Per una risposta anticapitalista al dramma di rifugiati e immigrati
La risoluzione finale di questa lotta può essere raggiunta solo nel quadro di una rivoluzione socialista che conduca la classe operaia al potere. Nei Paesi semicoloniali, il dilemma «rivoluzione socialista o colonia» è più che una proposta per impedire la barbarie, la povertà, la disoccupazione e il potere del traffico di droga. Nei Paesi imperialisti, per sconfiggere la guerra sociale dei governi contro la classe lavoratrice nativa o straniera. Lungi dall'essere un'utopia, la rivoluzione socialista è una necessità impellente per tutti i popoli.
La Lit-CI, con le sue diverse sezioni, si pone al servizio della costruzione di una direzione politica alternativa che svolga questo compito, sia nei Paesi semi-colonizzati che nei Paesi imperialisti nei quali abbiamo una presenza.

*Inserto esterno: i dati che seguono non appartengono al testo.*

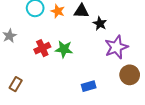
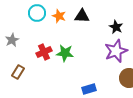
black star: (100, 23) -> (116, 27), moved
brown rectangle: (16, 84) -> (18, 72), moved

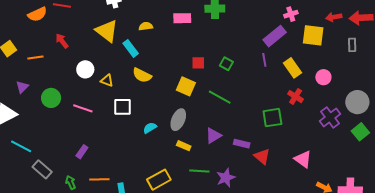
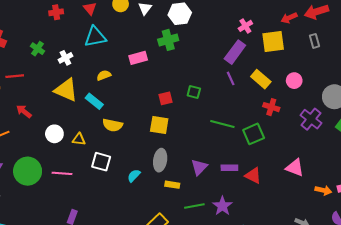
green line: (220, 97) -> (222, 124), moved
green circle: (51, 98) -> (28, 171), size x1.4
white square: (122, 107) -> (101, 162), turned 30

La classe lavoratrice non ha frontiere! Nessun essere umano è illegale! No alla criminalizzazione della migrazione!

Diritto di asilo e di degna accoglienza per tutti i migranti! Apriamo le frontiere ora!

I sindacati e i movimenti sociali devono organizzare azioni di solidarietà con i migranti da ambo i lati delle frontiere!

Fuori l'imperialismo Usa dall’Honduras, da El Salvador, dal Guatemala, dalla Costa Rica, dal Messico e da tutto il Centro America!

Tutta la solidarietà con i popoli che combattono contro dittature come quelle di Maduro, Joh e Ortega!

Abbasso i governi e le dittature serve di Trump e dell'Unione europea!